コベイシ・レターによると、インテルの2四半期決算はほぼ全項目でウォール街の予想を上回り、株価は時間外取引で11%超急騰した。AIデータセンター事業が15年ぶりの最大四半期売上成長をけん引した。売上高は161億3000万ドルで前年同期比25%増、アナリスト予想の144億2000万ドルを約12%上回った。データセンター・AI部門単体では前年比59%増の63億ドルを記録した。調整後ベースでは前年の4億ドルの赤字から22億ドルの黒字に転換し、調整後EPSは0.42ドルとウォール街予想の0.22ドルのほぼ2倍だった。リップブ・タンCEOはこれを15年以上で最も強い四半期売上成長と評した。ただしこの見出し数値の裏にはより複雑な実態がある。一般会計基準(GAAP)ではインテルは依然として110億ドルの純損失を計上しており、これは本業ではなく126億ドル規模の一時的な非営業費用によるものだ。インテルは3Q売上高を158億~168億ドル、調整後粗利率42%とガイダンスし、いずれも現在のペースとおおむね一致する。今回の決算で、AMDやエヌビディアのサプライチェーンと並び、インテルもAIインフラ投資が景気減速の中でも予想を上回り続けていることを示す事例に加わった。

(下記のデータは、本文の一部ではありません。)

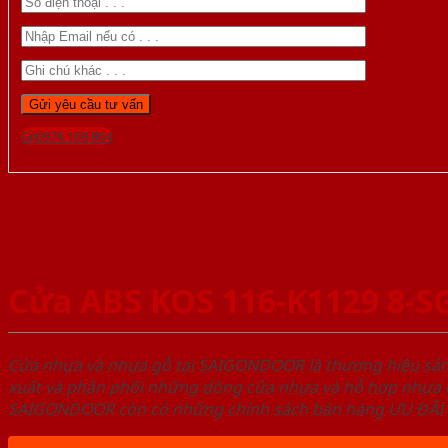
Gọi 0976.169.864
Cửa ABS KOS 116-K1129 8-S
Cửa nhựa và nhựa gỗ tại SAIGONDOOR là thương hiệu s
xuất và phân phối những dòng cửa nhựa và hỗ hợp nhựa ch
SAIGONDOOR còn có những chính sách bán hàng ƯU ĐÃI CAO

Why it matters · AI競争で置いていかれたと見られていたインテルが、AIデータセンター需要だけで15年ぶりの最大四半期成長を記録した。これはAI設備投資ブームがエヌビディアやAMDだけでなく、出遅れた企業まで押し上げるほど広範であることを示す信号であり、決算シーズンを控え他の半導体各社の「無難な」決算の基準も引き上げた。

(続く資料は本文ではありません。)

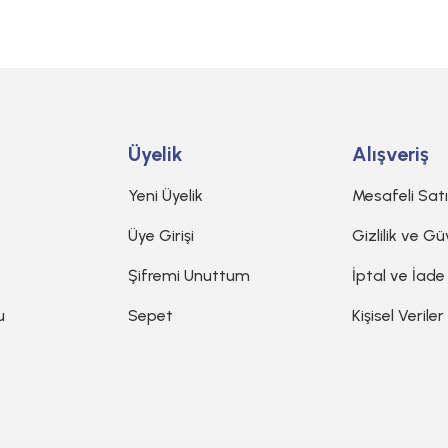
Gönder
Üyelik
Alışveriş
Yeni Üyelik
Mesafeli Sat
Üye Girişi
Gizlilik ve Gü
Şifremi Unuttum
İptal ve İade
u
Sepet
Kişisel Veriler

考えるべき点 · インテルは何年もの間、AI投資家が飛ばしてもいい半導体企業として扱われてきたが、今回データセンター・AI部門がわずか1四半期で59%成長した。インテルはAIコンピューティングの本物の第3の選択肢として戻ってきたのか、それとも業界全体の好況が生んだ一度きりの好調な四半期にすぎないのか。